CLIENT-SIDE DEVELOPMENT

The first stage in the information item life cycle in a semantic portal is the creation of information. An information item is generally created as a conceptual instance of an ontology class using an ontology based annotator such as Cohse1, OntoMat2, or Shoe Knowledge Annotator3. These applications allow the information provider to create RDF markups, and then associate the markup to a Web page. At this stage there is still no one standard method for associating RDF with HTML. Popular annotation methods include:

• Imbedding RDF in HTML: This involves placing the RDF markup somewhere that it can be readily extracted while not displayed by the browser. This may be done using the head tags or comment tags of the HTML document.
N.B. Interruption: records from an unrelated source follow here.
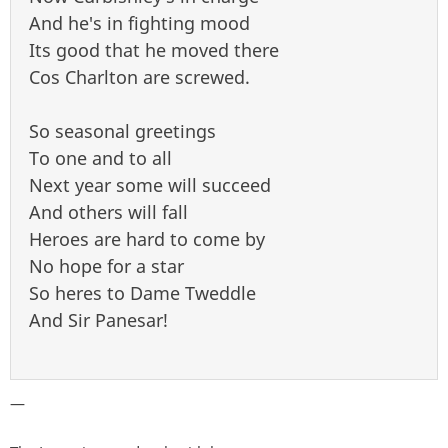
And he's in fighting mood
Its good that he moved there
Cos Charlton are screwed.
So seasonal greetings
To one and to all
Next year some will succeed
And others will fall
Heroes are hard to come by
No hope for a star
So heres to Dame Tweddle
And Sir Panesar!
—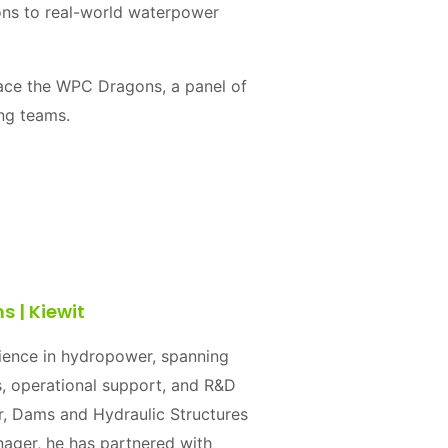
ions to real-world waterpower
 face the WPC Dragons, a panel of
ing teams.
 | Kiewit
rience in hydropower, spanning
, operational support, and R&D
er, Dams and Hydraulic Structures
ger, he has partnered with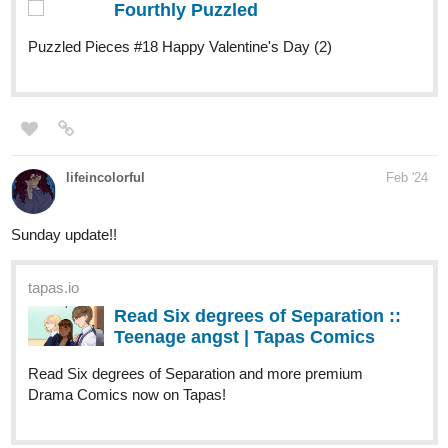
lifeincolorful
Feb '24
Sunday update!!
tapas.io
Read Six degrees of Separation ::
Teenage angst | Tapas Comics
Read Six degrees of Separation and more premium
Drama Comics now on Tapas!
skidiggy
Feb '24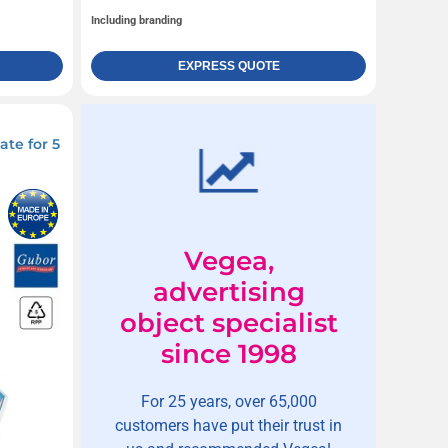
Including branding
EXPRESS QUOTE
te for 5
Vegea,
advertising
object specialist
since 1998
For 25 years, over 65,000
customers have put their trust in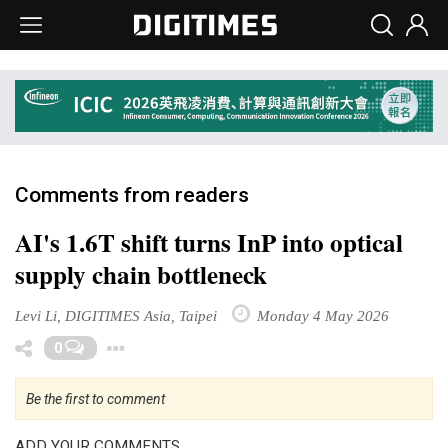
Comments from readers
AI's 1.6T shift turns InP into optical
supply chain bottleneck
Levi Li, DIGITIMES Asia, Taipei
Monday 4 May 2026
Toggle Dropdown
0
Be the first to comment
ADD YOUR COMMENTS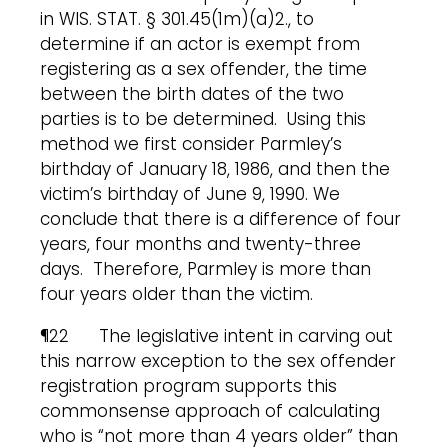
in WIS. STAT. § 301.45(1m)(a)2., to
determine if an actor is exempt from
registering as a sex offender, the time
between the birth dates of the two
parties is to be determined. Using this
method we first consider Parmley’s
birthday of January 18, 1986, and then the
victim’s birthday of June 9, 1990. We
conclude that there is a difference of four
years, four months and twenty-three
days. Therefore, Parmley is more than
four years older than the victim.
¶22 The legislative intent in carving out
this narrow exception to the sex offender
registration program supports this
commonsense approach of calculating
who is “not more than 4 years older” than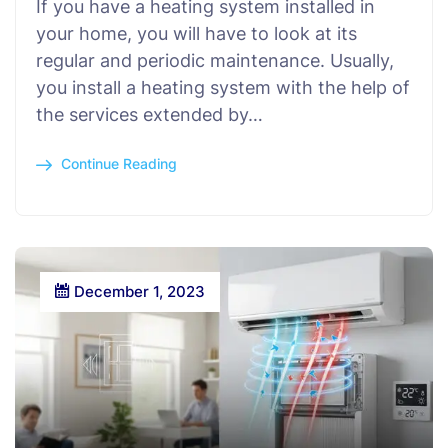
If you have a heating system installed in
your home, you will have to look at its
regular and periodic maintenance. Usually,
you install a heating system with the help of
the services extended by…
Continue Reading
December 1, 2023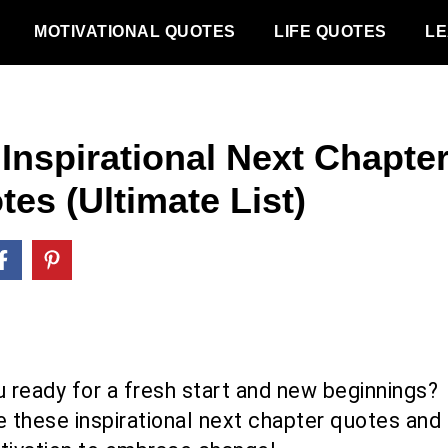
MOTIVATIONAL QUOTES
LIFE QUOTES
LE
 Inspirational Next Chapte
es (Ultimate List)
u ready for a fresh start and new beginnings?
e these inspirational next chapter quotes and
• Linking to external document: This is arguably the purest solution from an architectural point of view. The RDF annotations are stored on a separate RDF file somewhere on the Web. The original HTML source document then contains a <link> to the annotation. One drawback of this method is that maintaining the metadata externally to the RDF source document can be an inconvenience.

• Embed RDF as XHTML: This approach basically involves hacking up a small DTD (document type definition) using XHTML Modularization for a variant of XHTML, putting it on the Web, and then referencing it from the source document. The main drawback with this method is that the DTDs are large and relatively complex; this is not a viable approach for typical HTML authors.

The most commonly used approach to annotation, however, is to embed the markup in the head or comment tags of an HTML file, as shown in Figure 1. The information can then be extracted by a Web crawling application and mediated with the ontology schema.

SERVER-SIDE DEVELOPMENT

Semantic portals require a means to store information in an RDF enabled database, retrieve documents from the database, process RDF statements to infer knowledge, aggregate information from different sources, including other domains, and process RDF queries. Semantic middleware applications facilitate the above tasks by providing a platform with access to required functionality. Developers can access pre-existing modules for storing, retrieving, querying, and inferring knowledge, by interfacing with a middleware environment via an application programming interface (API). Table 1 is a list of some of the most popular middleware environments. For some time the leading framework has been Jena4.

The middleware environments in Table 1 provide access to a type of program called a reasoner. Reasoners can be employed to check cardinality constraints and class membership, or infer new knowledge from existing knowledge based on the semantics specified in an ontology. Examples of description logic reasoners are Racer Pro5, Pellet6, and Fact7. The environments also contain a query engine for processing RDF queries. Work on RDF query languages has been progressing for a number of years. Several different approaches have been tried, ranging from familiar looking SQL-style syntaxes, such as RDQL (Seaborne, 2004) and Squish (Miller, 2001), to path-based languages like Versa (Ogbuji, 2005). The SPARQL (Prud’hommeaux & Seaborne, 2005) query language is a current W3C working draft and protocol for accessing RDF data. SPARQL is expected to soon become a W3C recommendation. A W3C recommendation is generally considered by organizations to be an industry standard.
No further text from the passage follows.